Exercise goal |
Determine how many lines in the entries below contain "Vilniaus", and output only that number.

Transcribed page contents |
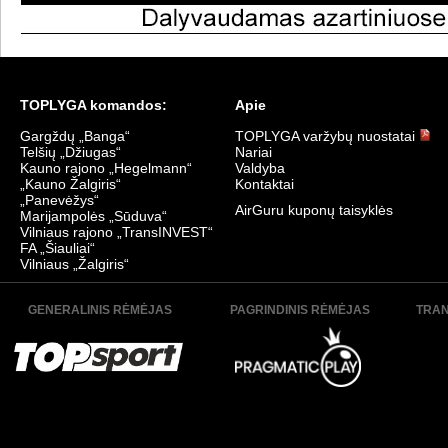
TOPLYGA komandos:
Apie
Gargždų „Banga“
TOPLYGA varžybų nuostatai
Telšių „Džiugas“
Nariai
Kauno rajono „Hegelmann“
Valdyba
„Kauno Žalgiris“
Kontaktai
„Panevėžys“
AirGuru kuponų taisyklės
Marijampolės „Sūduva“
Vilniaus rajono „TransINVEST“
FA „Šiauliai“
Vilniaus „Žalgiris“
GENERALINIS RĖMĖJAS
PAGRINDINIS RĖMĖJAS
TRAN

Reply |
2